Manish Sonthalia, Director and Chief Investment Officer at Emkay Investment Managers believes that pendulum is shifting towards consumption related themes from investment related themes after the tax relief in the Union Budget 2025. However, the full impact of tax relief shall be seen in the second half of this year, he said, citing his optimism on discretionary over stable and urban over rural.

Commenting on Trump tariffs, he said that pharma could not be taxed heavily considering the high cost of production in the US, white Auto stocks will see an impact in terms of ebitda margins. Besides this, auto ancillaries, gems & jewellery, engineered products and capital goods segments may see the impact of tariffs.

Market expert Nischal Maheshwari said that one should look at domestic focused industries including PSU, cement, power, retail, construction, infra, and consumption but one should avoid export oriented companies for the short term. He gave a word of caution on sectors like IT, automobiles, textiles and specialty chemicals.

Both Sonthalia and Maheshwari believe that the market will hit new highs in FY27, one-to-one-and-a-half year down the line. First half is likely to be challenging FY26, second half recovery and one should 8-10 per cent gains, says Maheshwari, during his conversation with Business Today Television.

BSE Sensex settled at 76,295.36 on Thursday, falling 322.08 points, or 0.42 per cent for the day. Similarly, the Nifty50 index declined 82.25 points, or 0.35 per cent to close at 23,250.10 for the day. However, the broader market outperformed as the BSE midcap index advanced one-third a per cent, while the BSE smallcap index gained 0.75 per cent in today’s session.

Nifty trades at 20 times FY26E earnings and offers limited near-term gains. The upside from here will be a function of stability in global and local macros and continued earnings delivery. The expectations for FY26 corporate earnings are still somewhat elevated, given the underlying macro-micro backdrop and are thus ripe for further downgrades, said Motilal Oswal Financial Services.

“We continue to remain biased toward largecaps with a 76 per cent allocation in our model portfolio. We are ‘overweight’ on consumption, BFSI, IT, industrials, healthcare, and real estate, while we are ‘underweight’ on Oil & Gas, cement, automobiles, and metals,” it said.

Motilal has picked Reliance Industries, Bharti Airtel, ICICI Bank, Kotak Mahindra Bank, HUL, L&T, Sun Pharma, Maruti Suzuki, M&M, Titan, Trent and Tech Mahindra from the largecap space. It is bullish on Indian Hotels, Dixon Technologies, JSW Energy, BSE, Godrej Properties, Coforge, JSW Infra, Page Industries, IPCA Labs, Metro Brands, and HDFC AMC.

Trivesh D, COO at Tradejini said that pharma remains unaffected from the Tariffs as of now, while banking, and domestic service Industries primarily cater to India’s domestic market and may not be directly impacted by US tariffs. There could still be indirect cascading effects on the broader economy. Domestic consumption-driven sectors may seem shielded, but still linked to the economic ecosystem, he said.

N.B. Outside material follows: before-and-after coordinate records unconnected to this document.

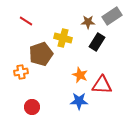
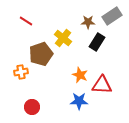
yellow cross: rotated 24 degrees clockwise
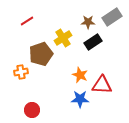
gray rectangle: moved 1 px down
red line: moved 1 px right; rotated 64 degrees counterclockwise
yellow cross: rotated 18 degrees clockwise
black rectangle: moved 4 px left; rotated 24 degrees clockwise
blue star: moved 1 px right, 2 px up
red circle: moved 3 px down
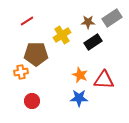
gray rectangle: moved 1 px down
yellow cross: moved 1 px left, 3 px up
brown pentagon: moved 5 px left; rotated 20 degrees clockwise
red triangle: moved 2 px right, 5 px up
blue star: moved 1 px left, 1 px up
red circle: moved 9 px up
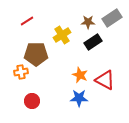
red triangle: moved 1 px right; rotated 25 degrees clockwise
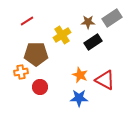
red circle: moved 8 px right, 14 px up
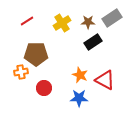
yellow cross: moved 12 px up
red circle: moved 4 px right, 1 px down
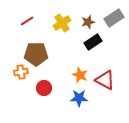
gray rectangle: moved 2 px right
brown star: rotated 16 degrees counterclockwise
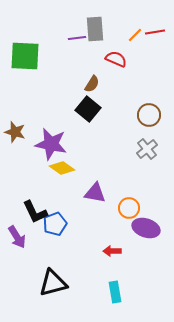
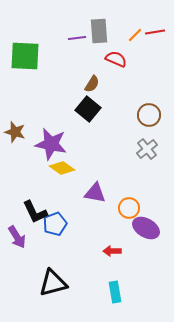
gray rectangle: moved 4 px right, 2 px down
purple ellipse: rotated 12 degrees clockwise
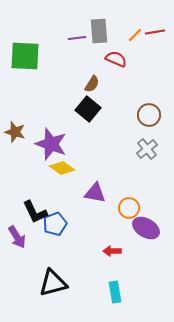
purple star: rotated 8 degrees clockwise
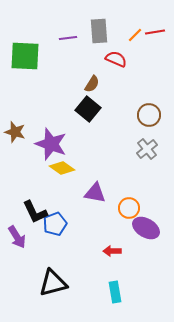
purple line: moved 9 px left
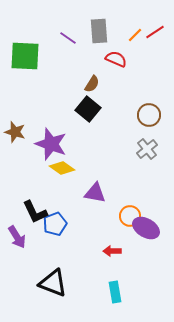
red line: rotated 24 degrees counterclockwise
purple line: rotated 42 degrees clockwise
orange circle: moved 1 px right, 8 px down
black triangle: rotated 36 degrees clockwise
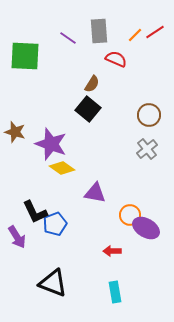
orange circle: moved 1 px up
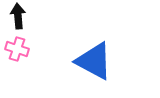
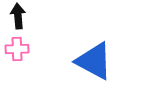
pink cross: rotated 20 degrees counterclockwise
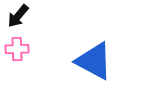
black arrow: rotated 135 degrees counterclockwise
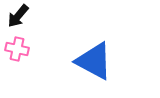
pink cross: rotated 15 degrees clockwise
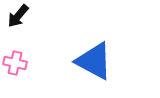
pink cross: moved 2 px left, 14 px down
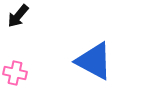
pink cross: moved 10 px down
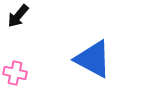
blue triangle: moved 1 px left, 2 px up
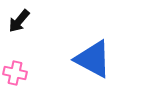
black arrow: moved 1 px right, 5 px down
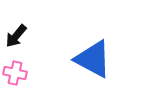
black arrow: moved 3 px left, 15 px down
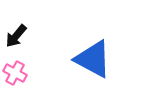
pink cross: rotated 15 degrees clockwise
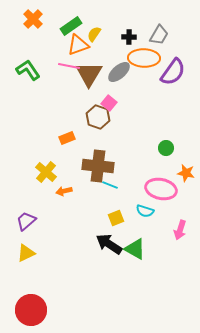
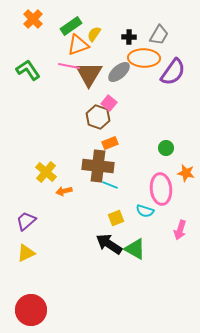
orange rectangle: moved 43 px right, 5 px down
pink ellipse: rotated 72 degrees clockwise
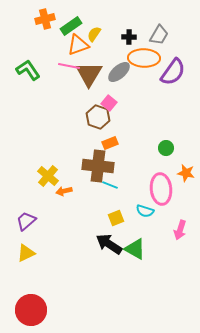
orange cross: moved 12 px right; rotated 30 degrees clockwise
yellow cross: moved 2 px right, 4 px down
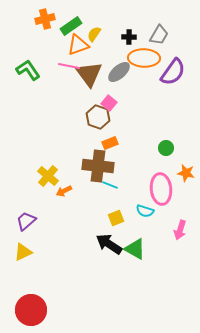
brown triangle: rotated 8 degrees counterclockwise
orange arrow: rotated 14 degrees counterclockwise
yellow triangle: moved 3 px left, 1 px up
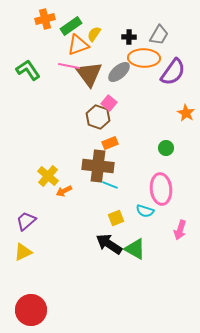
orange star: moved 60 px up; rotated 18 degrees clockwise
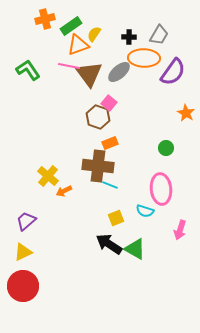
red circle: moved 8 px left, 24 px up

From a medium to long-term perspective, this move may push countries toward de-globalization and bilateral trade pacts, creating opportunities for India to emerge as a neutral, stable, and strategic partner, said Sonam Srivastava, Founder and Fund Manager at Wright Research PMS.

“The key lies in how quickly we adapt with policy support, trade facilitation, and ease of doing business improvements. For investors, this is a time to stay cautious, focus on quality, and watch macro developments closely. Markets may remain uncertain until we have clarity on retaliatory measures and the Fed’s stance,” she said.